Department store group Nordstrom’s sales have taken a tumble in Q2 with shoplifting causing a dent in its profits.
The US-based retailer said sales fell 8.3 percent, however a rise in crime has been instrumental in mounting these losses, which are a ‘historic high’, CEO Erik Nordstrom said in an earnings call with analysts.
Nordstrom is not alone, however, in battling increasing theft in its stores. According to Bloomberg Dick’s Sporting Goods missed its revenue estimates due to shrinkage caused by theft. Ulta Beauty also said its margins have been affected due to theft.
Retailers use a variety of strategies and measures to deal with shrinkage, which refers to the loss of inventory due to factors like theft, shoplifting, employee theft, administrative errors, and supplier fraud. Shrinkage can have a significant impact on a retailer’s profitability, with most having strategies in place to minimize their effect.
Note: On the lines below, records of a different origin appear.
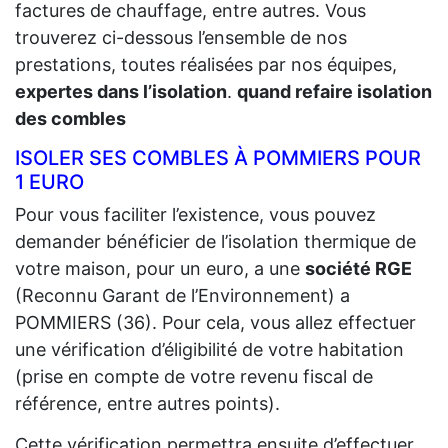
factures de chauffage, entre autres. Vous
trouverez ci-dessous l’ensemble de nos
prestations, toutes réalisées par nos équipes,
expertes dans l’isolation
.
quand refaire isolation
des combles
ISOLER SES COMBLES À POMMIERS POUR
1 EURO
Pour vous faciliter l’existence, vous pouvez
demander bénéficier de l’isolation thermique de
votre maison, pour un euro, a une
société RGE
(Reconnu Garant de l’Environnement) a
POMMIERS (36). Pour cela, vous allez effectuer
une vérification d’éligibilité de votre habitation
(prise en compte de votre revenu fiscal de
référence, entre autres points).
Cette vérification permettra ensuite d’effectuer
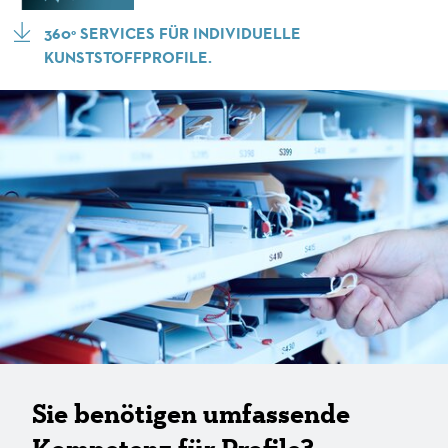
360° SERVICES FÜR INDIVIDUELLE
KUNSTSTOFFPROFILE.
Sie benötigen umfassende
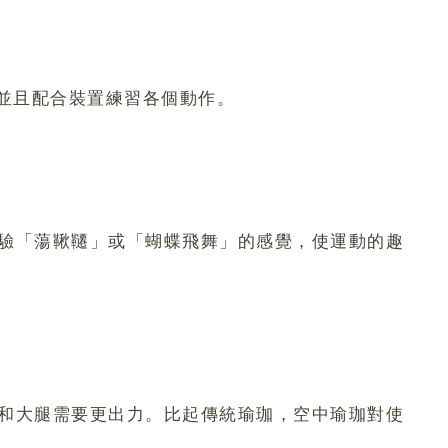
並且配合裝置練習各個動作。
驗「蕩鞦韆」或「蝴蝶飛舞」的感覺，使運動的趣
和大腿需要更出力。比起傳統瑜珈，空中瑜珈對使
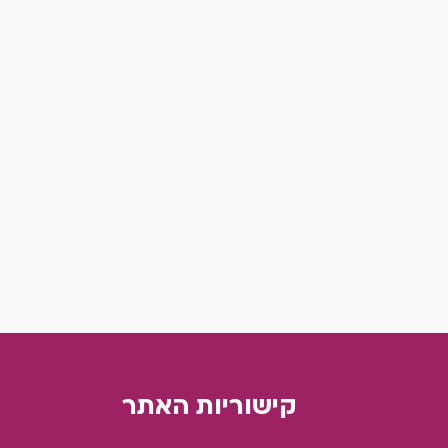
קישוריות האתר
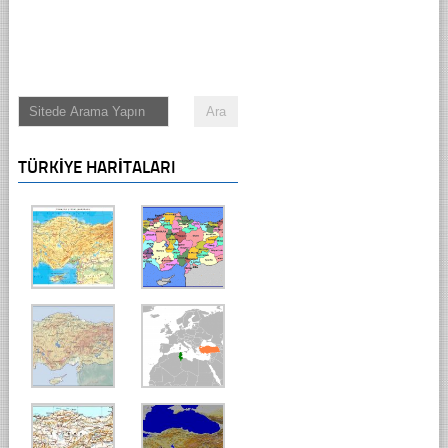
TÜRKIYE HARITALARI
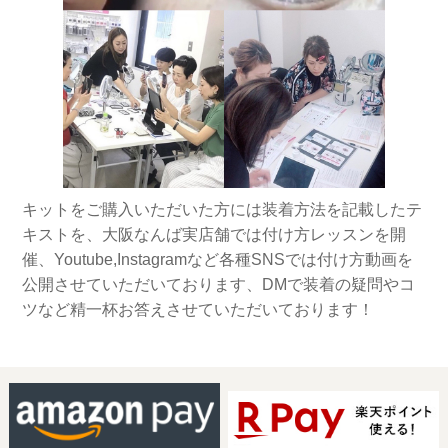
キットをご購入いただいた方には装着方法を記載したテ
キストを、大阪なんば実店舗では付け方レッスンを開
催、Youtube,Instagramなど各種SNSでは付け方動画を
公開させていただいております、DMで装着の疑問やコ
ツなど精一杯お答えさせていただいております！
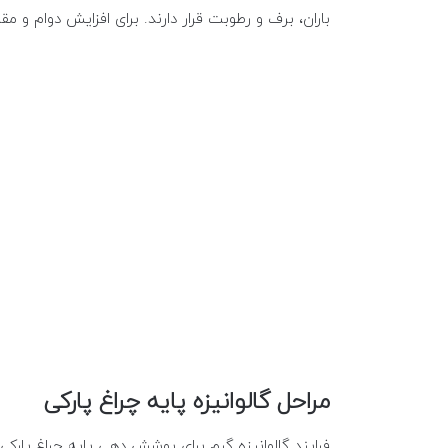
باران، برف و رطوبت قرار دارند. برای افزایش دوام و مقا
مراحل گالوانیزه پایه چراغ پارکی
فرایند گالوانیزه گرم برای پوشش دهی پایه چراغ پارکی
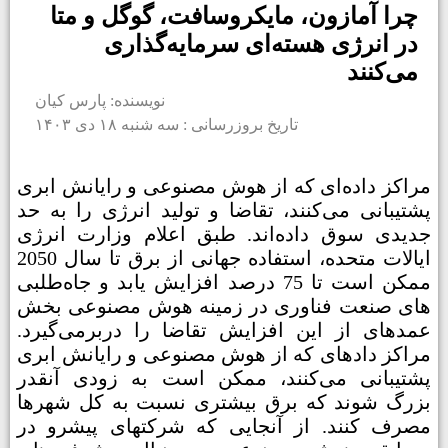
چرا آمازون، مایکروسافت، گوگل و متا
در انرژی هسته‌ای سرمایه‌گذاری
می‌کنند
نویسنده: پارس کیان
تاریخ بروزرسانی : سه شنبه ۱۸ دی ۱۴۰۳
مراکز داده‌­ای که از هوش مصنوعی و رایانش ابری
پشتیبانی می­‌کنند، تقاضا و تولید انرژی را به حد
جدیدی سوق داده‌­اند. طبق اعلام وزارت انرژی
ایالات متحده، استفاده جهانی از برق تا سال 2050
ممکن است تا 75 درصد افزایش یابد و جاه­‌طلبی­‌
های صنعت فناوری در زمینه هوش مصنوعی بخش
عمده­ای از این افزایش تقاضا را دربرمی­‌گیرد.
مراکز داده­ای که از هوش مصنوعی و رایانش ابری
پشتیبانی می‌کنند، ممکن است به زودی آنقدر
بزرگ شوند که برق بیشتری نسبت به کل شهرها
مصرف کنند. از آنجایی که شرکت­های پیشرو در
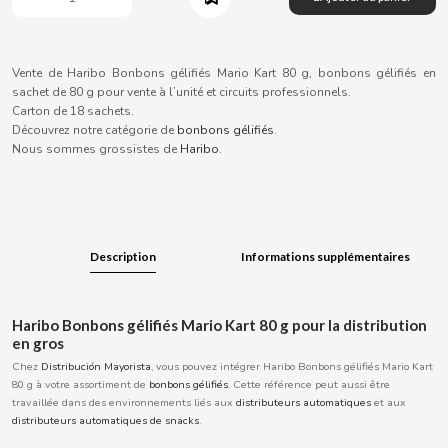
B
Vente de Haribo Bonbons gélifiés Mario Kart 80 g, bonbons gélifiés en
sachet de 80 g pour vente à l’unité et circuits professionnels.
Carton de 18 sachets.
Découvrez notre catégorie de
bonbons gélifiés
.
BALCONI
Nous sommes grossistes de
Haribo
.
BALMY
BAZOOKA CANDY
Description
Informations supplémentaires
BECO
Haribo Bonbons gélifiés Mario Kart 80 g pour la distribution
en gros
BIANCHI VENDING
Chez
Distribución Mayorista
, vous pouvez intégrer Haribo Bonbons gélifiés Mario Kart
80 g à votre assortiment de
bonbons gélifiés
. Cette référence peut aussi être
travaillée dans des environnements liés aux
distributeurs automatiques
et aux
BIMBO-MARTINEZ
distributeurs automatiques de snacks
.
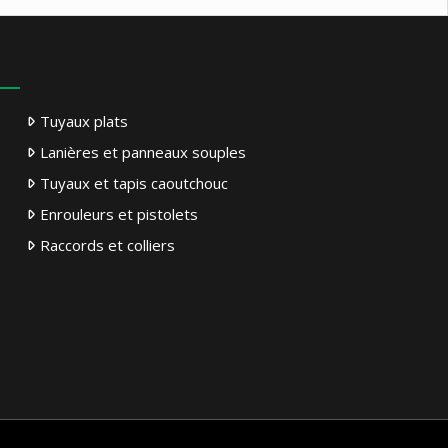
Tuyaux plats
Lanières et panneaux souples
Tuyaux et tapis caoutchouc
Enrouleurs et pistolets
Raccords et colliers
One method is the use of inventory control systems that track merchandise movement in real-time. This helps identify discrepancies between actual inventory and recorded sales, which could indicate theft.
Another strategy is auditing and reconciliation where regular inventory audits are conducted to identify discrepancies and potential shrinkage. This can help retailers pinpoint where and how losses are occurring.
Most retailers will account for losses in their annual forecast.